Some positions are in short supply of big brothers, none more than wide receiver which has one senior scholarship player. And that is converted tight end Jake Stoneburner. Philly Brown is a junior, but the rest of the two-deep – Devin Smith, Evan Spencer, Thomas – is littered with underclassmen.
Wide receiver is the most crucial position on the field for the Buckeyes. Their troubles from last season and the spring are well documented. It’s opened up a hole – literally – that Thomas is attempting to fill. An impressive spring culminated with a 12-catch performance in the spring game.
Thomas said he went out relaxed and just played. That’s easier said than done once the season starts and he has his ‘Welcome to college football’ moment. Still, he isn’t backing down from any challenge.
“A lot of us came here to play,” Thomas said “We didn’t come here to sit back and watch.”
The guy throwing them the ball is also an underclassman. Braxton Miller will need to play like a veteran and a leader if he hopes to build on his 10 starts as a true freshman a season ago. It was a rocky year for Miller, who was at the helm of Ohio State’s four consecutive losses to end of the season.
Spence and fellow freshman Adolphus Washington have received praise since the outset of camp. Meyer even gave an “Oh, my” when speaking about Washington on Sunday.
The duo won’t be starting anytime soon, unless a major event transpires. But depth is a good problem to have. Meyer calls the Ohio State defensive line SEC-esque. The return of Nathan Williams will provide a boost, but Spence and Washington will receive playing time.
“I knew they had a lot of natural ability this summer, and they’re strong and fast, but it’s hard to transition to college football,” sophomore defensive lineman Michael Bennett said. “They’ve done a great job so far and you can tell they’re going to help us out on that field.”
At media day Sunday, there was yet another freshman that Meyer singled out on defense. He called linebacker David Perkins’ play in Saturday’s scrimmage “great” and described him as a “fly and hit someone guy.” Perkins, Meyer said, will play this fall because he’s too good at the things Meyer likes. He joins Jamal Marcus as the freshmen linebackers the coaching staff has raved about the first week of camp.
“We have a lot of (freshmen) here that all work hard,” Perkins said. “Before any of us got here we were training to be good and come on campus and make an impression. But when we got here and actually strapped up and laced up, I don’t think any of us expected to play the way we do.
“We all train to play well, but you can’t imagine playing as well as we’ve been playing. We still have stuff we need to work on, but we’re high competition and high effort guys. That’s what sets us apart. We come in here and compete.”
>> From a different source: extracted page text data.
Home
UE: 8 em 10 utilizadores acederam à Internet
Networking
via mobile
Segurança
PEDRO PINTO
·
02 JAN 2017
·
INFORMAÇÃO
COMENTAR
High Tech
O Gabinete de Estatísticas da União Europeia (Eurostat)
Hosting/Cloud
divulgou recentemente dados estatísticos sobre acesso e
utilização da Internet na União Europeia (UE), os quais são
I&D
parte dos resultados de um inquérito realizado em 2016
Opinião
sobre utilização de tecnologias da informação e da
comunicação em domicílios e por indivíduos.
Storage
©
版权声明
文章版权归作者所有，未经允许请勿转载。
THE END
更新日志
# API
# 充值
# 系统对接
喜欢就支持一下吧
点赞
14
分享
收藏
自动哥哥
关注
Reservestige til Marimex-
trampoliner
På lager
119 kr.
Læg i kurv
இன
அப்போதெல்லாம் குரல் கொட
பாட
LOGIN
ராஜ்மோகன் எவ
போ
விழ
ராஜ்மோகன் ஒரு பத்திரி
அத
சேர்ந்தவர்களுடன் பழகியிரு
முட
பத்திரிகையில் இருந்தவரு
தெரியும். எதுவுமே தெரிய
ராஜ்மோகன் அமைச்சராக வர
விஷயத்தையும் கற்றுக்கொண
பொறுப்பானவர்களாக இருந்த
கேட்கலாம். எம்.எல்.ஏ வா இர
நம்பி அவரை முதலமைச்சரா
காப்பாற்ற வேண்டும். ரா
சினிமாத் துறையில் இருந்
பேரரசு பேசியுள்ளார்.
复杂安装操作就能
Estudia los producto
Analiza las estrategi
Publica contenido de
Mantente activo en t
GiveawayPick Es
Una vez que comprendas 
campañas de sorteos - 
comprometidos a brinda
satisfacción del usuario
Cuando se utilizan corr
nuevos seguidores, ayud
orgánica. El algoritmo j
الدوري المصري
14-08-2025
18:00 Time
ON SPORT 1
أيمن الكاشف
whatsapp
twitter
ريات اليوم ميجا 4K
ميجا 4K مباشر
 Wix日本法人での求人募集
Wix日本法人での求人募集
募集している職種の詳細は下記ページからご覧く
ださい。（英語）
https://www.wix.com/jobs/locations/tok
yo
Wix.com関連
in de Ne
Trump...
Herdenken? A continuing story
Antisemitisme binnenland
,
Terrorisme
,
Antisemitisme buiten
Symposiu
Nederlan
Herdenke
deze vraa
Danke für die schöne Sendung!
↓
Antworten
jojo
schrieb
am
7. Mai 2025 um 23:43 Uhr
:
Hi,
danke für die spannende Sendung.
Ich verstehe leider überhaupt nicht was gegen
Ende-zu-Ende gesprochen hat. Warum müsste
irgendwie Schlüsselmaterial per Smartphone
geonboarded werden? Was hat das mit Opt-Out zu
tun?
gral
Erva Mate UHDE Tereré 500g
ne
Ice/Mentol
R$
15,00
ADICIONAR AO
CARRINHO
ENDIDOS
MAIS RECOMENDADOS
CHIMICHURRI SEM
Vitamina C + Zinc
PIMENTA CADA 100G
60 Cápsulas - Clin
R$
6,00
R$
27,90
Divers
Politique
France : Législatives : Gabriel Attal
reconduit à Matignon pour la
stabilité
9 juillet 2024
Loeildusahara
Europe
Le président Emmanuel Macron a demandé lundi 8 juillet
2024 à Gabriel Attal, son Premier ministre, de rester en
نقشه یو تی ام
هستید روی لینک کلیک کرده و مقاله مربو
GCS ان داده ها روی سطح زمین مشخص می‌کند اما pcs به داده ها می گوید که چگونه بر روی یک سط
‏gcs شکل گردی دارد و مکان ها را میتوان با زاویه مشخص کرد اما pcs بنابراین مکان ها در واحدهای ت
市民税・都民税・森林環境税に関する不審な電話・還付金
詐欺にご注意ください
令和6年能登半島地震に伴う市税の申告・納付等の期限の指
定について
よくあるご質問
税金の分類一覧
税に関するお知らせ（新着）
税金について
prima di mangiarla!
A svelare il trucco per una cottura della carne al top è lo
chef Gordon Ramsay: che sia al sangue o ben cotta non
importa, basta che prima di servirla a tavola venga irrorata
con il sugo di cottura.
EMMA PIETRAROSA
Position coach Luke Fickell describes it as the ‘it’ factor. The coaches want to seek out the guys that have that quality and desire to be great.
“Hey, they don't know exactly what they're doing, but those are the guys you really have to concentrate on and give them some opportunities,” Fickell said.
Unlike the offensive freshmen who must immediately be able to recall even the minutest details of the spread offense, the defensive rookies still don’t have every element of their playbook memorized. At this point, though, it’s not something that is upsetting to the coaches. The sheer energy and physicality displayed on the field is good enough.
"With some of the young faces, we don't ask them to get involved with a whole lot of deep thinking," Meyer said. “There's a kid named Jamal Marcus; he doesn't know which way up is right now, but he knows how to get from Point A to Point B, and he'll run over anything in his way to get to Point B. There's a good chance we'll find a way to get him on the field.
"I'm looking right now for more of the physical, relentless effort. You can't learn the whole defense right now. It will have to be bits and pieces, and we're not going to waste time with guys that aren't going to play. So we have to identify the Point A to Point B people right now."
And with that, a stripe will be removed.